外に行くと、それほどおかしく呆けている人には見えない。でも、家では、機嫌を損ねる、わめくは駄々をこねるわ、地団駄踏むわ…。こちらも、だんだん、イライラして声が高くキリキリしてくるから、相乗効果で、互いの情緒が沸騰する。この悪循環なのでしょう。まるで、先生か母親にまとわりついて、わざと甘えた要望をだす園児みたいなときもあるくらいですから。外に居るときは、遠隔操作、あるいはそうでなければ、なかに誰かはいっているんじゃない?なんて、思うほどです。要するに、文字通りの幼児がえりというのでしょうね。馬鹿みたいに洗濯をくりかえし、おまけに何度か数時間洗面所が流しっぱなしというのがあったせいでしょう。水道代をみて、眼が裏返りそうになりました。まぁ、それで、暴れないでいてくれるなら、ひとつの必要経費といえるのかもしれませんが。お気に入りのヨーグルトを冷蔵庫のドアを開けたまま、しかもその場で手で食べているのには、参ります。おまけに、食べたのを忘れてまた食べるのか、あるだけ食べたいという欲求がそうさせるの
か、一日で5つも6つも空にされては、こちらは、多少の空腹我慢しているのに、というのもあいまって、あたまも目もこころも、点になってしまいそうです。(それで、朝起きてヨーグルトがないといって、買いに行くぅ~と、寝ているところにダイブされるのですから、たまりません。よ。無論、毎日ではないですけどね。)

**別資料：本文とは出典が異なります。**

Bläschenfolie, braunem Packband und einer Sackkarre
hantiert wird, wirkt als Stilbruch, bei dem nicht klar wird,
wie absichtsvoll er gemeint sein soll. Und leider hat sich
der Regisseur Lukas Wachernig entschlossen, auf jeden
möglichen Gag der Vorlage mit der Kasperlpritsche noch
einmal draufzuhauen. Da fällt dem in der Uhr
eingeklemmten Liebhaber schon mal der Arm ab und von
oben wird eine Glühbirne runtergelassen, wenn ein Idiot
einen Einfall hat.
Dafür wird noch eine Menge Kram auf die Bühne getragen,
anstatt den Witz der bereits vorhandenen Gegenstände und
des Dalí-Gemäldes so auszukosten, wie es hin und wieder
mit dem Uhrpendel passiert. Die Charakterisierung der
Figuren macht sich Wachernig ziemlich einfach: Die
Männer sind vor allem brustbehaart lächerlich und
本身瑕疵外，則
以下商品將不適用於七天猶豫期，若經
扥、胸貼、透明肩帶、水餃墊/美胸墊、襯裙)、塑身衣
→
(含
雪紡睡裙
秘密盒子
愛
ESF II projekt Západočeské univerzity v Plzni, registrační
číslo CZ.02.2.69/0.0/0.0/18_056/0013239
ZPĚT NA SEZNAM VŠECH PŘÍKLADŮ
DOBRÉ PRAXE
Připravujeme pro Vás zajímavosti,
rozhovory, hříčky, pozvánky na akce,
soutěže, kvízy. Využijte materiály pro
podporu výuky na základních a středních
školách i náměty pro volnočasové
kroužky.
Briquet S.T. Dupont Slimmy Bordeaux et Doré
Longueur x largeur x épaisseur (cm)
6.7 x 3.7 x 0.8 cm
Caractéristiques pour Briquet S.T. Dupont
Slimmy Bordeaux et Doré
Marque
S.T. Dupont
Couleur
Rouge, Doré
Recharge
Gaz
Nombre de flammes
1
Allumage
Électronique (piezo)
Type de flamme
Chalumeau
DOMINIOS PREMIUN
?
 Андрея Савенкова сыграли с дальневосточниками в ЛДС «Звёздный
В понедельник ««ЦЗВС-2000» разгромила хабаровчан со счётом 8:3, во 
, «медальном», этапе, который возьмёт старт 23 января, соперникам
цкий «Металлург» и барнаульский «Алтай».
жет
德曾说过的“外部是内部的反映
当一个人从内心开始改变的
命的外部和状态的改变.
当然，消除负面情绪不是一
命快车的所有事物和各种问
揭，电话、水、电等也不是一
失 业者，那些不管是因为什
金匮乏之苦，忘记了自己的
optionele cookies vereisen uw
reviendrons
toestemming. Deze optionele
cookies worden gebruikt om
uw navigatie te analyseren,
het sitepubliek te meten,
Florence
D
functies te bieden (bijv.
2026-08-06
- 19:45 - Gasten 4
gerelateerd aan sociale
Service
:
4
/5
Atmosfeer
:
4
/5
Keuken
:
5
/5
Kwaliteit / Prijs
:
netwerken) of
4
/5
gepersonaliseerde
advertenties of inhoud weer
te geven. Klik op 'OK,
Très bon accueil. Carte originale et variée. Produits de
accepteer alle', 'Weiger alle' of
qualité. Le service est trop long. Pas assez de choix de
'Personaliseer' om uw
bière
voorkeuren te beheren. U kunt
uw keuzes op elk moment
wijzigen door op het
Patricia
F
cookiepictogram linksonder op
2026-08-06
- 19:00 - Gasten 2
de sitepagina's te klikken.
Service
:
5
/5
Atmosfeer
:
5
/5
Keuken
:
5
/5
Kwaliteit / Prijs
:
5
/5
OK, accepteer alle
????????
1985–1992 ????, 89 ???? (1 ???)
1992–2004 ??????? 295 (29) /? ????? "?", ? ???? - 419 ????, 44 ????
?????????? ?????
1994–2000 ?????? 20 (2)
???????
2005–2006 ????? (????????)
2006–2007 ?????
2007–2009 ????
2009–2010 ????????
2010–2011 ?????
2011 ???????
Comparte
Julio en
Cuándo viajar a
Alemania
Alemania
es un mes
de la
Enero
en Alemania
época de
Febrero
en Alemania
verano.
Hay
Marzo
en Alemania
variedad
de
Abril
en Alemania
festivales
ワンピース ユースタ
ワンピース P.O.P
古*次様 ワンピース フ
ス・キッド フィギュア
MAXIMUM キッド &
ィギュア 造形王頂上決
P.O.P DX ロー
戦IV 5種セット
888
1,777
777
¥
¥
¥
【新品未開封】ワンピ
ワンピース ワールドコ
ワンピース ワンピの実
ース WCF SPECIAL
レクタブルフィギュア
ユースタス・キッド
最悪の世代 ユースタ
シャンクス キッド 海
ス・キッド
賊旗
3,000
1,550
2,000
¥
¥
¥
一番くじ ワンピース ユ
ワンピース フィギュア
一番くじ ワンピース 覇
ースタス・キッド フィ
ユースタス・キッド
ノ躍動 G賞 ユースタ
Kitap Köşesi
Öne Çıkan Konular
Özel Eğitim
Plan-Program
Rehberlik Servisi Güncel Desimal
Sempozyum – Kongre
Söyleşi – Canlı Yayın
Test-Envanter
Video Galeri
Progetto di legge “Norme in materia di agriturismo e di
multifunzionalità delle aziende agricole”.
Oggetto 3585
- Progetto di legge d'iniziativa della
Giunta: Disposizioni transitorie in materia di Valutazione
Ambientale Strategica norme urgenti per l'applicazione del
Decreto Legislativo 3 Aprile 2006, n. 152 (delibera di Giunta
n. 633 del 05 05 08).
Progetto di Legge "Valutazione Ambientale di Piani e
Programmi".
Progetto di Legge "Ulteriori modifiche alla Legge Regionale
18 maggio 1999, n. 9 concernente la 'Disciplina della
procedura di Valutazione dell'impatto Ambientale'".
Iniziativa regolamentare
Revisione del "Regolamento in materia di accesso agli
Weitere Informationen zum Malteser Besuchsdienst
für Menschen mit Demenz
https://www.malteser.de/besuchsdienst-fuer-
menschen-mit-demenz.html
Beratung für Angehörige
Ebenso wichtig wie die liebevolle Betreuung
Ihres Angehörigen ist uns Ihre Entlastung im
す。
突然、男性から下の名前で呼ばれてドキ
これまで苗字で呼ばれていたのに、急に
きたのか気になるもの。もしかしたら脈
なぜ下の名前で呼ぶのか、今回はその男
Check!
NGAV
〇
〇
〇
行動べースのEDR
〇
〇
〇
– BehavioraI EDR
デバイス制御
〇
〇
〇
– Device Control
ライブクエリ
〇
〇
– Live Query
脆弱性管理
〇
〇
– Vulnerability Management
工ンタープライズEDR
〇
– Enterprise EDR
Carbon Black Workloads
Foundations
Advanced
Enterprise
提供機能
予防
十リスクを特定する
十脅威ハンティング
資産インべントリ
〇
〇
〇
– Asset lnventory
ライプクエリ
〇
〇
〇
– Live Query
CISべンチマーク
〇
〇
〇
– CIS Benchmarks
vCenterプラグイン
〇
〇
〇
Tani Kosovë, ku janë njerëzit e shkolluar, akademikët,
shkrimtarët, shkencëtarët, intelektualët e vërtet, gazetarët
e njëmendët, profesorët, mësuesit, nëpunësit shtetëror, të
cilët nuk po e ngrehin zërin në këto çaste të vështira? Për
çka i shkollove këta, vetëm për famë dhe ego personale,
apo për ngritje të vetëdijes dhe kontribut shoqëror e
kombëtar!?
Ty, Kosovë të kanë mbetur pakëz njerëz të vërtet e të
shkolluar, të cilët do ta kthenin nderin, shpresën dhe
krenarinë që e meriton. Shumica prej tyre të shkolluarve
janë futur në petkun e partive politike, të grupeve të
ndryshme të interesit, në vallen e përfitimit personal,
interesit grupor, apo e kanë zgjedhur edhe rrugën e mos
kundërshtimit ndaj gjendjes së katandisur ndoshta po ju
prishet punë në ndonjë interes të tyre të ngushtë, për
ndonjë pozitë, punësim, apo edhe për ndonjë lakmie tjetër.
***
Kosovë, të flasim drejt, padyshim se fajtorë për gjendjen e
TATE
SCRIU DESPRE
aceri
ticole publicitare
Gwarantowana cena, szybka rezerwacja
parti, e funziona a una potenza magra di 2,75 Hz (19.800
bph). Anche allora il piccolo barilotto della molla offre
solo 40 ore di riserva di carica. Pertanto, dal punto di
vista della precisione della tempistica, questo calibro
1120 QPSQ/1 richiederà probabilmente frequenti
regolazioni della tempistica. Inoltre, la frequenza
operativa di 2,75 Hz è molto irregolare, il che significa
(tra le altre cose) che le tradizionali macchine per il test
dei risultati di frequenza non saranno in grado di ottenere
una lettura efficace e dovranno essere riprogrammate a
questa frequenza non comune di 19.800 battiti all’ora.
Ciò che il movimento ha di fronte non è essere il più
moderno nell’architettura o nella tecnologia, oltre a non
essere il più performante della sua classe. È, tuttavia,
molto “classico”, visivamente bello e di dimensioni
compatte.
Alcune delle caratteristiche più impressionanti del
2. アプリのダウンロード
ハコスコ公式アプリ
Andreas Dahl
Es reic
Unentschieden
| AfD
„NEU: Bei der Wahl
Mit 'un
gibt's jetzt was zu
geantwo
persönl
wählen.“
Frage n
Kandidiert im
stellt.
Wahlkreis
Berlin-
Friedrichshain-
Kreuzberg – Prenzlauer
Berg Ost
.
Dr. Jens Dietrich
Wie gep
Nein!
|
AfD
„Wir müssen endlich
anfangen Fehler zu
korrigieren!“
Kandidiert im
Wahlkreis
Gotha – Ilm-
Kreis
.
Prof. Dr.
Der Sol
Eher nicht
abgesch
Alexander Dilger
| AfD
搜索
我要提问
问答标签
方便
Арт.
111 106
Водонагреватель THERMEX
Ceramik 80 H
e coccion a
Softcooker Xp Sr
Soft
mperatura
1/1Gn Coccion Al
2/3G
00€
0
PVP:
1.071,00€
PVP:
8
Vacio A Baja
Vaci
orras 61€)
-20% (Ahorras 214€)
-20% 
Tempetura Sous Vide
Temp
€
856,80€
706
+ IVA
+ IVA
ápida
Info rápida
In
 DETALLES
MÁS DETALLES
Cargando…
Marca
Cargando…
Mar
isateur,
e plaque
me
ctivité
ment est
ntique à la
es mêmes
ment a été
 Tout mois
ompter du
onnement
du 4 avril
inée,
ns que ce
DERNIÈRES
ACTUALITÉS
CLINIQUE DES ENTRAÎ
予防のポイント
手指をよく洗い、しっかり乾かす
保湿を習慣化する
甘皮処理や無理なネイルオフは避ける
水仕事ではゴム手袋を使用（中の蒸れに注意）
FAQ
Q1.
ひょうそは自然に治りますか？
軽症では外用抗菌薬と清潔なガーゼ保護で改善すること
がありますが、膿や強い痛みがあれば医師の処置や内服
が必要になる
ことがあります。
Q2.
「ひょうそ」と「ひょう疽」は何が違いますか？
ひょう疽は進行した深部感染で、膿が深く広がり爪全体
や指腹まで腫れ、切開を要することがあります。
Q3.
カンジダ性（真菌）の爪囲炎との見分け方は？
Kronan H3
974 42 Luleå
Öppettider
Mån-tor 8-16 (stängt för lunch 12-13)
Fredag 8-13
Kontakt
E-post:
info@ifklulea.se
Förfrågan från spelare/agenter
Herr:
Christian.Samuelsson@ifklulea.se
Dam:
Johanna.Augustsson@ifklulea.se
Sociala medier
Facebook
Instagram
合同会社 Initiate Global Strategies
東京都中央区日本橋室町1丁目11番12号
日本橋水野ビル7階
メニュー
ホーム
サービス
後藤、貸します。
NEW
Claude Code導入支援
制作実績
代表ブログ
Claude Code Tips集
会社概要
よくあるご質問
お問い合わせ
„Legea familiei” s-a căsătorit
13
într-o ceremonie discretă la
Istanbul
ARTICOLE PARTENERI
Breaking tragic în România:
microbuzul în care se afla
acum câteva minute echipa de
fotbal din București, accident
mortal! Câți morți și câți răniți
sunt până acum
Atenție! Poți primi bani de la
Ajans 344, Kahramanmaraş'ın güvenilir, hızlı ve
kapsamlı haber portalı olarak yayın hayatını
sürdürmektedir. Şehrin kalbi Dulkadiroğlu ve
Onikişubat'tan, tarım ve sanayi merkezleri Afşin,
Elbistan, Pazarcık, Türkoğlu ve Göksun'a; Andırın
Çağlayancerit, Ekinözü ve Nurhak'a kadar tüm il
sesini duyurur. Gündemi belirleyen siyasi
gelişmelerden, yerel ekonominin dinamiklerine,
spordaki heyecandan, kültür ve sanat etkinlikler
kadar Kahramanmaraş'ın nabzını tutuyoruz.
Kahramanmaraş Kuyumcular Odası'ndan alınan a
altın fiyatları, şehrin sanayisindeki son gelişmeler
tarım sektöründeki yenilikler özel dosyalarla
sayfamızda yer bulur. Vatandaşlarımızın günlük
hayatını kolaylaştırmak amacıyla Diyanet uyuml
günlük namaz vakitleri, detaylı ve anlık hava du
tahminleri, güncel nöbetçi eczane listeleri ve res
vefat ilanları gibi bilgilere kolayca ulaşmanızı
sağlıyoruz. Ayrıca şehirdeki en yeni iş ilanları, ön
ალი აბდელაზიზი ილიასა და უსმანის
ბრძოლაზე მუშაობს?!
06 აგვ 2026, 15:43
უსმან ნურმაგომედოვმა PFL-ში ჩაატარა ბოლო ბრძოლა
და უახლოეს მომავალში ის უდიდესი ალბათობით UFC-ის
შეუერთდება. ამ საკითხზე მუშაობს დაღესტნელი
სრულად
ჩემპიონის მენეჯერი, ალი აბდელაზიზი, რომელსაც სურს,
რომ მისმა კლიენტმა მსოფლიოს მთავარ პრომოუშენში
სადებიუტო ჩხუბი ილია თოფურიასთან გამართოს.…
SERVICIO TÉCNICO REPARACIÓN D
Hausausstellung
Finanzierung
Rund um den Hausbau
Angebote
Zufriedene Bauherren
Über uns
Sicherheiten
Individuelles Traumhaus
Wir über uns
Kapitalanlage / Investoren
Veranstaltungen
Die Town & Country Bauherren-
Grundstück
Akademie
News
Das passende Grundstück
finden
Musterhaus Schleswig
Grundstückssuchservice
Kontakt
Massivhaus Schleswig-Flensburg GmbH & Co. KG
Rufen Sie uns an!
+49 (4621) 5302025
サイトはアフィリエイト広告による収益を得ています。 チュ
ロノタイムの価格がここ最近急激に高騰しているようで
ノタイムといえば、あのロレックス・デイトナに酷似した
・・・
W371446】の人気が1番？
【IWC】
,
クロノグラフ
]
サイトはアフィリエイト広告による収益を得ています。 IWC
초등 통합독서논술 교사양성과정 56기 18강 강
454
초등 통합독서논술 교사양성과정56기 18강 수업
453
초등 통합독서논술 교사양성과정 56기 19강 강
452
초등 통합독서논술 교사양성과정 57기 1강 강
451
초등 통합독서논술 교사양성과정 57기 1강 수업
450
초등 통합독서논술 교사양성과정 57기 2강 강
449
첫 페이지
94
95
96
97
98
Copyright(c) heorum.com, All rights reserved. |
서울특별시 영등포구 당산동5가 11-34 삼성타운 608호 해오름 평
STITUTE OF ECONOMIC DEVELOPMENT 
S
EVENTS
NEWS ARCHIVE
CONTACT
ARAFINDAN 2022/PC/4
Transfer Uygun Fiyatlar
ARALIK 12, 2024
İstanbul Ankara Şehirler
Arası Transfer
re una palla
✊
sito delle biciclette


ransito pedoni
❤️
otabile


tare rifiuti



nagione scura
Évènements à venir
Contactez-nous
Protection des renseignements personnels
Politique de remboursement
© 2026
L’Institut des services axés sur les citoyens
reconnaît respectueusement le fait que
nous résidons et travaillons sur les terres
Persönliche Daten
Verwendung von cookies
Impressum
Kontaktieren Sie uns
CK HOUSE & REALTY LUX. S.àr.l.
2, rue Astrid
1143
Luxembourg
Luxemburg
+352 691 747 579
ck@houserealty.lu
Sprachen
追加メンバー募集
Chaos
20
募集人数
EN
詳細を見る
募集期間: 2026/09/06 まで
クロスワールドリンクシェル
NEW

これらのすべてに、平静に、穏やかに、対処できたなら、仙人にもなれそな気がします。もちろん、そんなことは、ひっくりかえって逆立ちしても到底無理で、宥めすかして、叱って怒って、イカって、しまいには、怒鳴って、諦めて、放っておいて、好きにさせて、あるいは、知らん振りして…。それらを、うまく配分できたときはいいけれど、できないときのほうが大半で…。それでも、ストレス、なるべく感じないように、ええぃ、どうにでもなれぇい、とおもったり、これでいいこれでいいと褒めたり慰めたり(もちろん、心の中でです)、要するに、わたしはひょっとしたら、わたし自身のこころへの、宥めやすかしに日々、必死になっている気がしないでもなく…。なんだか、ほんとに、笑えるような、泣けるような…。ほんの数ヶ月前、あるいは一年前、わたしはどこで何をしていたかしら(もちろん、記憶はあります。念のため。)。なにかこう、どれも遠い昔のように思えて、こころが少しだけ、ゴロゴロします。それくらいに、よいもわるいもひっくるめて、環境とはなんとも
偉大ですねぇ。どんな空気に包まれているか。ひとをつくる何分の一かはきっとそれなのかもしれませんねぇ。願ったからといってすぐ簡単に変えられるものではありませんが、そこにどれだけ順応するか。あるいは流されるか。流されないか。それでも、芯(信)の部分はなくさないでいられるか。いろんなことを、考える(余裕のあった)いちにちでした。